Jake pulled off the road so we could get a closer look at one of the cows. Her newborn calf walked alongside her, and she was clearly injured.
“Ain’t that a pretty lil’ ol’ calf?” Jake said.
He’d been watching the injured mother for weeks, worried she might lose the calf. That would be no small matter since Cracker cattle calve only every other year. Still, Jake didn’t intervene. I asked why.
“Sort of against the rules,” he said.
“Is it?”
“Well, our rules anyway.”
Jake has a different philosophy about raising cattle than most, which seems to have little to do with his bottom line.
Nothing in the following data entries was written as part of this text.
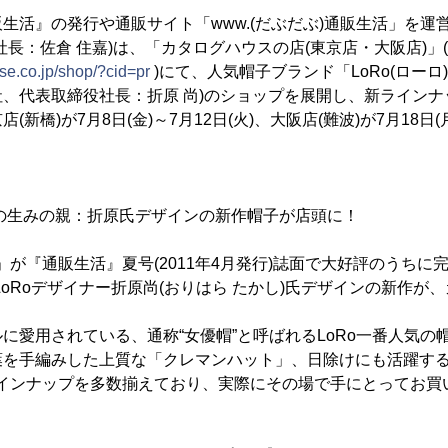
活』の発行や通販サイト「www.(だぶだぶ)通販生活」を運
社長：佐倉 住嘉)は、「カタログハウスの店(東京店・大阪店)」(
se.co.jp/shop/?cid=pr
)にて、人気帽子ブランド「LoRo(ローロ
、代表取締役社長：折原 尚)のショップを展開し、新ライン
新橋)が7月8日(金)～7月12日(火)、大阪店(難波)が7月18日(月
”の生みの親：折原氏デザインの新作帽子が店頭に！
が『通販生活』夏号(2011年4月発行)誌面で大好評のうちに完売
LoRoデザイナー折原尚(おりはら たかし)氏デザインの新作が
愛用されている、通称“女優帽”と呼ばれるLoRo一番人気の
葉を手編みした上質な「クレマンハット」、日除けにも活躍す
ラインナップを多数揃えており、実際にその場で手にとってお買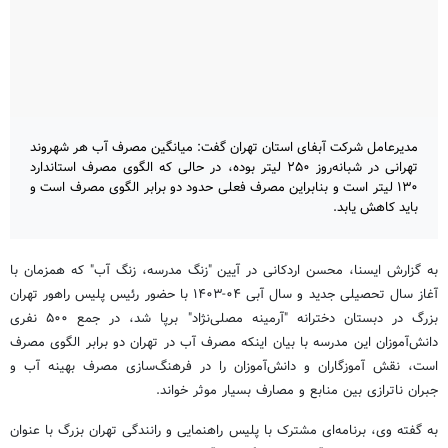
مدیرعامل شرکت آبفای استان تهران گفت: میانگین مصرف آب هر شهروند
تهرانی در شبانه‌روز ۲۵۰ لیتر بوده، در حالی که الگوی مصرف استاندارد
۱۳۰ لیتر است و بنابراین مصرف فعلی حدود دو برابر الگوی مصرف است و
باید کاهش یابد.
به گزارش ایسنا، محسن اردکانی در آیین "زنگ مدرسه، زنگ آب" که همزمان با
آغاز سال تحصیلی جدید و سال آبی ۰۴-۱۴۰۳ با حضور رئیس پلیس راهور تهران
بزرگ در دبستان دخترانه "آرمینه مصلی‌نژاد" برپا شد، در جمع ۵۰۰ نفری
دانش‌آموزان این مدرسه با بیان اینکه مصرف آب در تهران دو برابر الگوی مصرف
است، نقش آموزگاران و دانش‌آموزان را در فرهنگ‌سازی مصرف بهینه آب و
جبران ناترازی بین منابع و مصارف بسیار موثر خواند.
به گفته وی، برنامه‌ای مشترک با پلیس راهنمایی و رانندگی تهران بزرگ با عنوان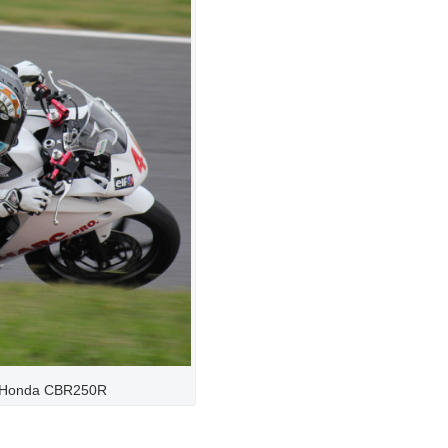
Honda CBR250R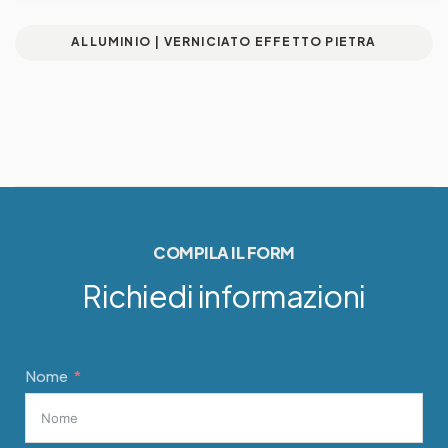
ALLUMINIO | VERNICIATO EFFETTO PIETRA
COMPILA IL FORM
Richiedi informazioni
Nome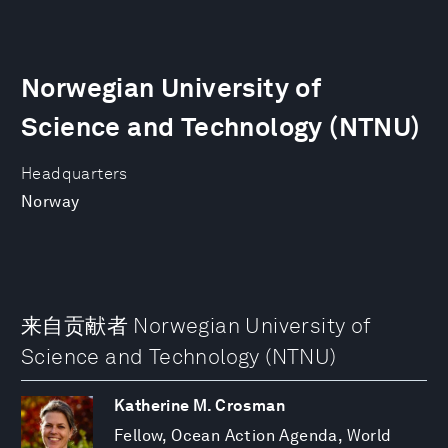
Norwegian University of
Science and Technology (NTNU)
Headquarters
Norway
来自贡献者 Norwegian University of
Science and Technology (NTNU)
Katherine M. Crosman
Fellow, Ocean Action Agenda, World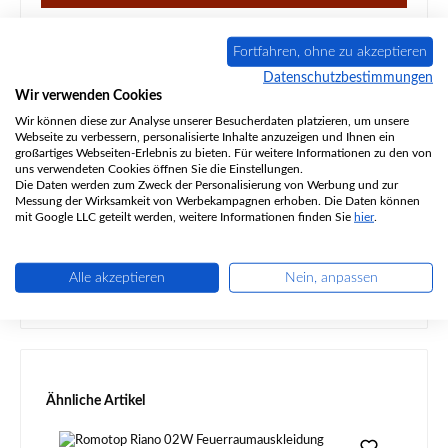
Fortfahren, ohne zu akzeptieren
Datenschutzbestimmungen
Wir verwenden Cookies
Beschreibung
Wir können diese zur Analyse unserer Besucherdaten platzieren, um unsere
Original Seitenstein rechts vorne für den Kaminofen
Webseite zu verbessern, personalisierte Inhalte anzuzeigen und Ihnen ein
großartiges Webseiten-Erlebnis zu bieten. Für weitere Informationen zu den von
Romotop Riano 02W Romotop Riano 02W Seitenstein
uns verwendeten Cookies öffnen Sie die Einstellungen.
rechts vorne Eckdaten:…
Mehr
Die Daten werden zum Zweck der Personalisierung von Werbung und zur
Messung der Wirksamkeit von Werbekampagnen erhoben. Die Daten können
Eigenschaften
mit Google LLC geteilt werden, weitere Informationen finden Sie
hier
.
Angaben zur Produktsicherheit
Alle akzeptieren
Nein, anpassen
Produktgalerie überspringen
Ähnliche Artikel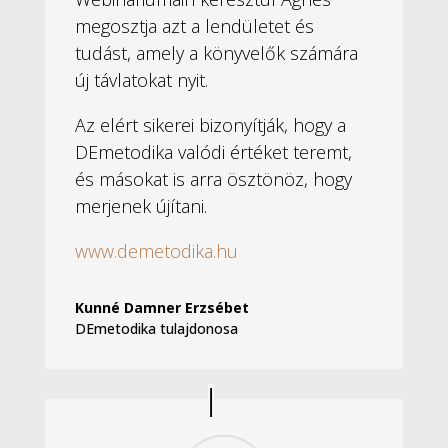
megosztja azt a lendületet és
tudást, amely a könyvelők számára
új távlatokat nyit.
Az elért sikerei bizonyítják, hogy a
DEmetodika valódi értéket teremt,
és másokat is arra ösztönöz, hogy
merjenek újítani.
www.demetodika.hu
Kunné Damner Erzsébet
DEmetodika tulajdonosa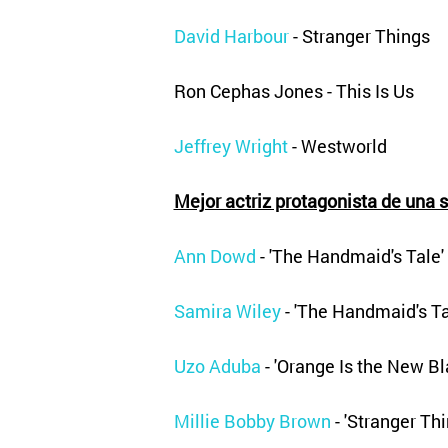
David Harbour
- Stranger Things
Ron Cephas Jones - This Is Us
Jeffrey Wright
- Westworld
Mejor actriz protagonista de una 
Ann Dowd
- 'The Handmaid's Tale'
Samira Wiley
- 'The Handmaid's Ta
Uzo Aduba
- 'Orange Is the New Bl
Millie Bobby Brown
- 'Stranger Thi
Case in point: Demand for Cracker cattle has been picking up in recent years, with more and more consumers taking an interest in organic and grass-fed beef, and Jake has had more than one person offer him top dollar to part with more of his.
“I could sell everyone of these cattle tonight, over the telephone,” Jake told me.
But he won’t do it.
“There’s just something about the nature of this thing here, where the cows work to survive where no others can, that makes it unique,” he said. “I love it. If I had a heart attack and died today, if I got run over by a pickup truck, if somebody’s jealous old man shot me, these cows wouldn’t need me. To me, that’s special.”
We stood there in silence for a minute, listening to the sound of the cows bellowing in the distance, watching the injured mother and her calf stumble on.
“That’s a nice hat,” I said finally. “I used to have one just like it.”
Jake smiled.
“You know, men give up a lot when they give up the hat,” he said. “It is the emblem of their manhood. You can tote water to a suffering friend with a hat. You can fan the insects off with it. It keeps the sun off your face, out of your eyes. It’ll go through thick brush. And, when you pass a lady, an elegant tip of the hat is something distinguishes you from the lady folks.”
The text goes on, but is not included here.